I absolutely love Hayao Miyazaki’s work. His animations are brilliantly detailed and so imaginative. As soon as I heard that he was coming out with a new movie, I knew I had to go see it opening weekend. So last night, I went to go watch The Secret World of Arietty with a couple of friends.
The screenplay is based on The Borrowers novel by Mary Norton about little people who live under the floorboards of humans. The main character Arietty is seen by a human boy Shawn, and the plot follows the complications that arise from Arietty and her family being discovered. I haven’t read the book or watched any of the previous movies so I can’t make any comparisons to them.
When I say cute, I mean that in a good way. The theme of friendship and trust is definitely prevalent and it’s shown through the developing bond between Arietty and Shawn. It’s also a coming-of-age story for both of these characters. There are also several humorous moments that no one in the audience was ashamed to laugh out loud at. I have to say though, my favorite parts of the movie was actually the artwork.
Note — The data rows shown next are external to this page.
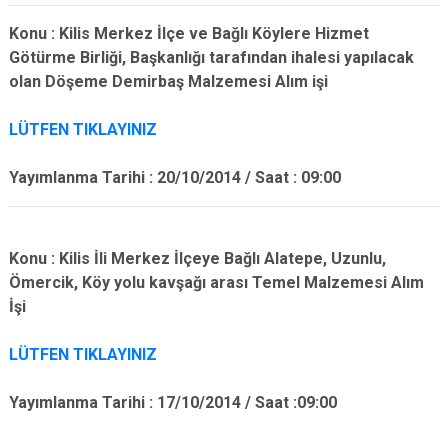
Konu : Kilis Merkez İlçe ve Bağlı Köylere Hizmet
Götürme Birliği, Başkanlığı tarafından ihalesi yapılacak
olan Döşeme Demirbaş Malzemesi Alım işi
LÜTFEN TIKLAYINIZ
Yayımlanma Tarihi : 20/10/2014 / Saat : 09:00
Konu : Kilis İli Merkez İlçeye Bağlı Alatepe, Uzunlu,
Ömercik, Köy yolu kavşağı arası Temel Malzemesi Alım
İşi
LÜTFEN TIKLAYINIZ
Yayımlanma Tarihi : 17/10/2014 / Saat :09:00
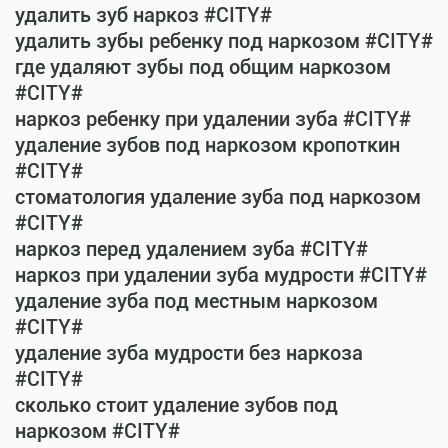
удалить зуб наркоз #CITY#
удалить зубы ребенку под наркозом #CITY#
где удаляют зубы под общим наркозом
#CITY#
наркоз ребенку при удалении зуба #CITY#
удаление зубов под наркозом кропоткин
#CITY#
стоматология удаление зуба под наркозом
#CITY#
наркоз перед удалением зуба #CITY#
наркоз при удалении зуба мудрости #CITY#
удаление зуба под местным наркозом
#CITY#
удаление зуба мудрости без наркоза
#CITY#
сколько стоит удаление зубов под
наркозом #CITY#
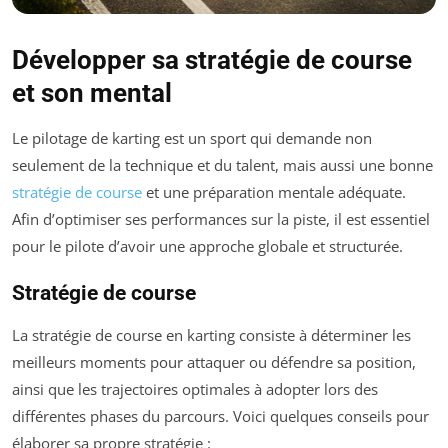
Développer sa stratégie de course
et son mental
Le pilotage de karting est un sport qui demande non
seulement de la technique et du talent, mais aussi une bonne
stratégie de course
et une préparation mentale adéquate.
Afin d’optimiser ses performances sur la piste, il est essentiel
pour le pilote d’avoir une approche globale et structurée.
Stratégie de course
La stratégie de course en karting consiste à déterminer les
meilleurs moments pour attaquer ou défendre sa position,
ainsi que les trajectoires optimales à adopter lors des
différentes phases du parcours. Voici quelques conseils pour
élaborer sa propre stratégie :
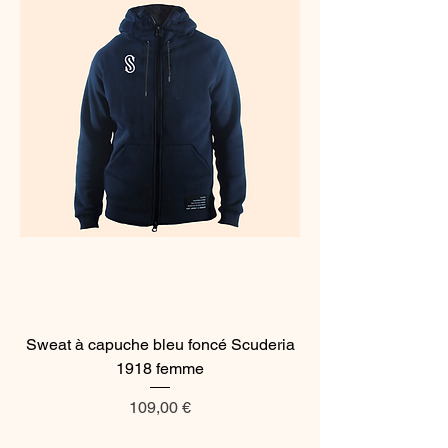
Sweat à capuche bleu foncé Scuderia
1918 femme
Prix
109,00 €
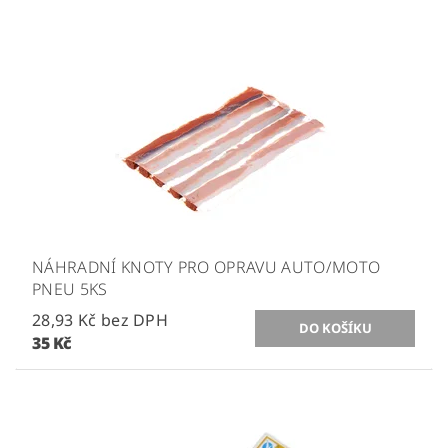
NÁHRADNÍ KNOTY PRO OPRAVU AUTO/MOTO
PNEU 5KS
28,93 Kč bez DPH
35 Kč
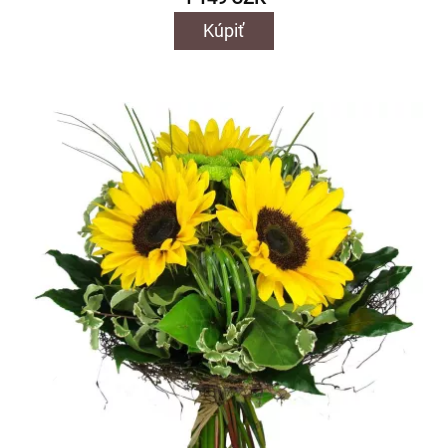
Kúpiť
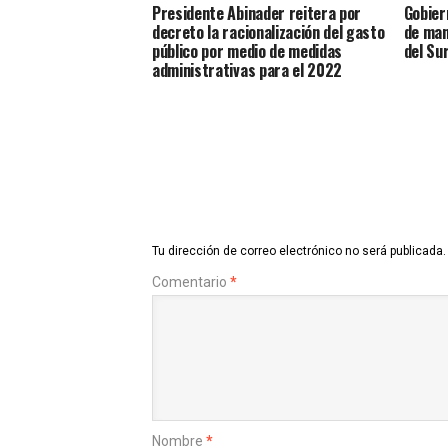
Presidente Abinader reitera por
Gobier
decreto la racionalización del gasto
de man
público por medio de medidas
del Su
administrativas para el 2022
Tu dirección de correo electrónico no será publicada.
Comentario
*
Nombre
*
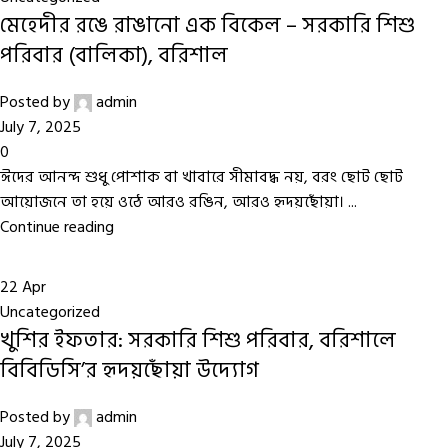
মেহেদীর রঙে রাঙানো এক বিকেল – সরকারি শিশু
পরিবার (বালিকা), বরিশাল
Posted by
admin
July 7, 2025
0
ঈদের আনন্দ শুধু পোশাক বা খাবারে সীমাবদ্ধ নয়, বরং ছোট ছোট
আয়োজনে তা হয়ে ওঠে আরও রঙিন, আরও হৃদয়ছোঁয়া। ...
Continue reading
22
Apr
Uncategorized
খুশির ইফতার: সরকারি শিশু পরিবার, বরিশালে
বিবিডিসি’র হৃদয়ছোঁয়া উদ্যোগ
Posted by
admin
July 7, 2025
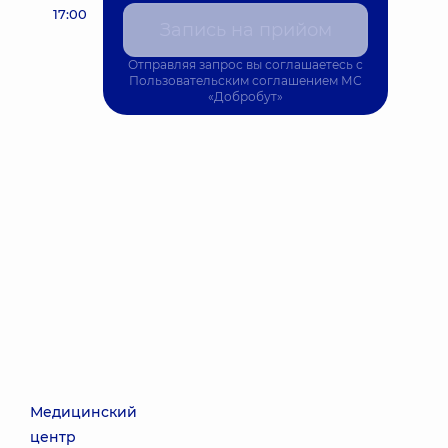
17:00
Запись на прийом
Отправляя запрос вы соглашаетесь с
Пользовательским соглашением
МС
«Добробут»
Медицинский
центр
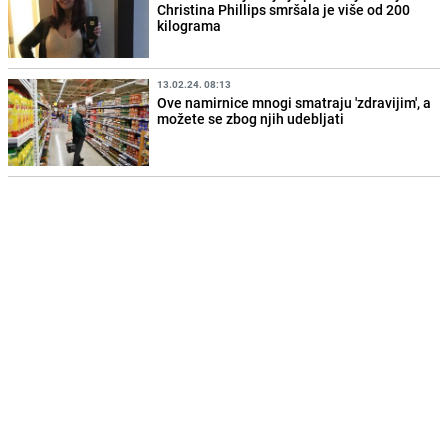
Christina Phillips smršala je više od 200
kilograma
13.02.24. 08:13
Ove namirnice mnogi smatraju 'zdravijim', a
možete se zbog njih udebljati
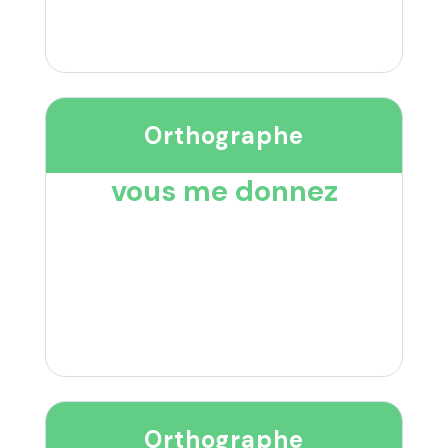
Orthographe
vous me donnez
Orthographe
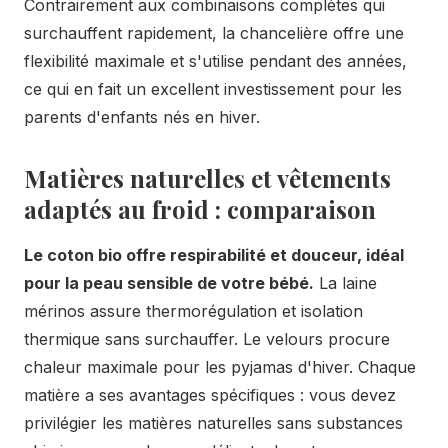
Contrairement aux combinaisons complètes qui
surchauffent rapidement, la chancelière offre une
flexibilité maximale et s'utilise pendant des années,
ce qui en fait un excellent investissement pour les
parents d'enfants nés en hiver.
Matières naturelles et vêtements
adaptés au froid : comparaison
Le coton bio offre respirabilité et douceur, idéal
pour la peau sensible de votre bébé.
La laine
mérinos assure thermorégulation et isolation
thermique sans surchauffer. Le velours procure
chaleur maximale pour les pyjamas d'hiver. Chaque
matière a ses avantages spécifiques : vous devez
privilégier les matières naturelles sans substances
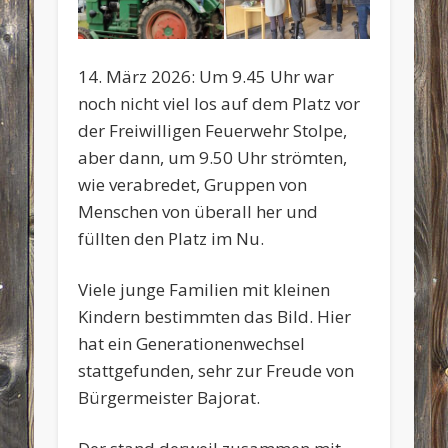
14. März 2026: Um 9.45 Uhr war
noch nicht viel los auf dem Platz vor
der Freiwilligen Feuerwehr Stolpe,
aber dann, um 9.50 Uhr strömten,
wie verabredet, Gruppen von
Menschen von überall her und
füllten den Platz im Nu.
Viele junge Familien mit kleinen
Kindern bestimmten das Bild. Hier
hat ein Generationenwechsel
stattgefunden, sehr zur Freude von
Bürgermeister Bajorat.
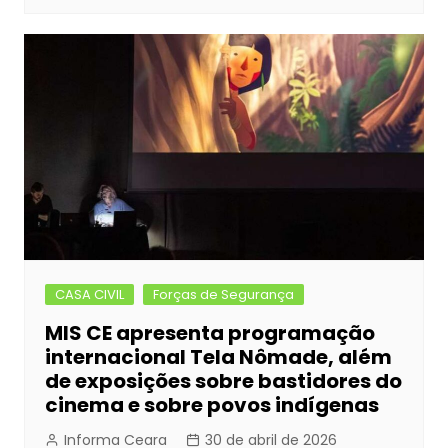
CASA CIVIL
Forças de Segurança
MIS CE apresenta programação
internacional Tela Nômade, além
de exposições sobre bastidores do
cinema e sobre povos indígenas
Informa Ceara
30 de abril de 2026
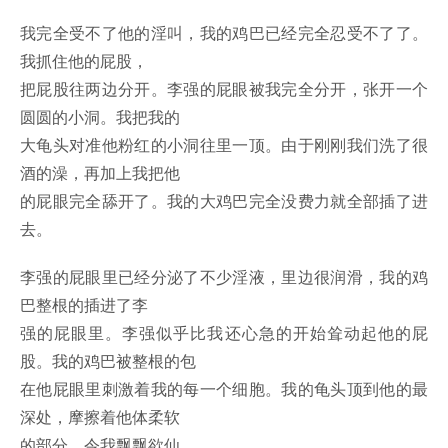
我完全受不了他的淫叫，我的鸡巴已经完全忍受不了了。
我抓住他的屁股，
把屁股往两边分开。李强的屁眼被我完全分开，张开一个
圆圆的小洞。我把我的
大龟头对准他粉红的小洞往里一顶。由于刚刚我们洗了很
酒的澡，再加上我把他
的屁眼完全舔开了。我的大鸡巴完全没费力就全部插了进
去。
李强的屁眼里已经分泌了不少淫液，里边很润滑，我的鸡
巴整根的插进了李
强的屁眼里。李强似乎比我还心急的开始耸动起他的屁
股。我的鸡巴被整根的包
在他屁眼里刺激着我的每一个细胞。我的龟头顶到他的最
深处，摩擦着他体柔软
的部分，令我飘飘欲仙。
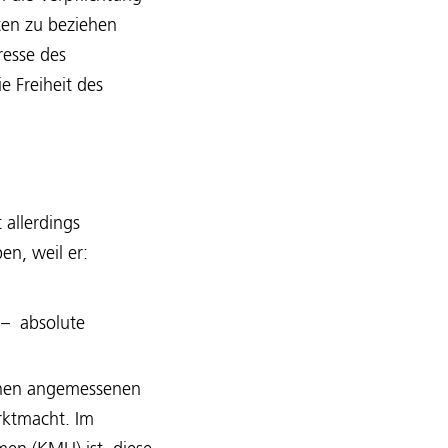
ten zu beziehen
eresse des
e Freiheit des
allerdings
n, weil er:
t – absolute
 einen angemessenen
rktmacht. Im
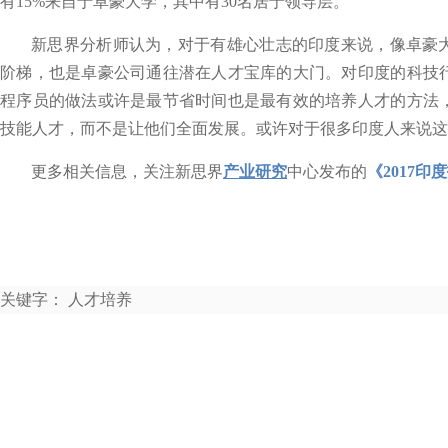
有15%来自于卓豪大学，其中有30名居于领导层。
新思界分析师认为，对于有雄心壮志的印度来说，像卓豪
阶梯，也是卓豪公司通往潜在人才宝库的大门。对印度的科技
程序员的做法或许是最节省时间也是最有效的培养人才的方法
技能人才，而不是让他们全面发展。或许对于很多印度人来说这
更多相关信息，关注新思界
产业研究
中心发布的
《2017
关键字： 人才培养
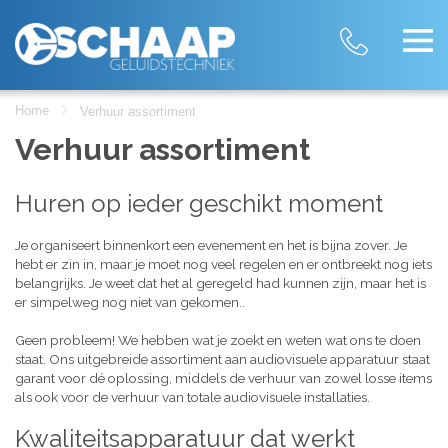
Home
Verhuur assortiment
Verhuur assortiment
Huren op ieder geschikt moment
Je organiseert binnenkort een evenement en het is bijna zover. Je
hebt er zin in, maar je moet nog veel regelen en er ontbreekt nog iets
belangrijks. Je weet dat het al geregeld had kunnen zijn, maar het is
er simpelweg nog niet van gekomen..
Geen probleem! We hebben wat je zoekt en weten wat ons te doen
staat. Ons uitgebreide assortiment aan audiovisuele apparatuur staat
garant voor dé oplossing, middels de verhuur van zowel losse items
als ook voor de verhuur van totale audiovisuele installaties.
Kwaliteitsapparatuur dat werkt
There were so many amazing details that I wish I could memorize, particularly details pertaining to the Borrowers’ home. For example, in a scene in Arietty’s parents’ room, the family is sitting having a conversation and in the background is a desk by the window. What really struck me was that on the desk sat a quill pen, only the quill isn’t a feather, it’s a moth wing. Normally if I see a moth wing I’ll think, ugh. But this was just beautiful. Another wonderful detail was in Arietty’s father’s workshop. It’s only for a moment, but you see her father working away and if you pay attention to his tools, you’ll see that his collection includes a pair of nail clippers among other things. Even the details in the cups and bowls that they use were so intricate. The mug set that Arietty’s family uses is of card suits, each mug with a different suit. I want that mug set!
Details aside, this movie definitely has a different vibe from Miyazaki’s other works. It’s very kid-friendly. More so than Spirited Away, which had some pretty intense themes and creepy characters. (Can you imagine being 10 and watching your parents turn into pigs and then having to work in a bath house for spirits???) There’s also no good vs evil battle or ecological or political themes that are present in some of his other works. While those themes are more appealing to the adult viewer, overall Arietty was enjoyable. I wouldn’t classify it as one of my favorites, but it was, as I said before, cute.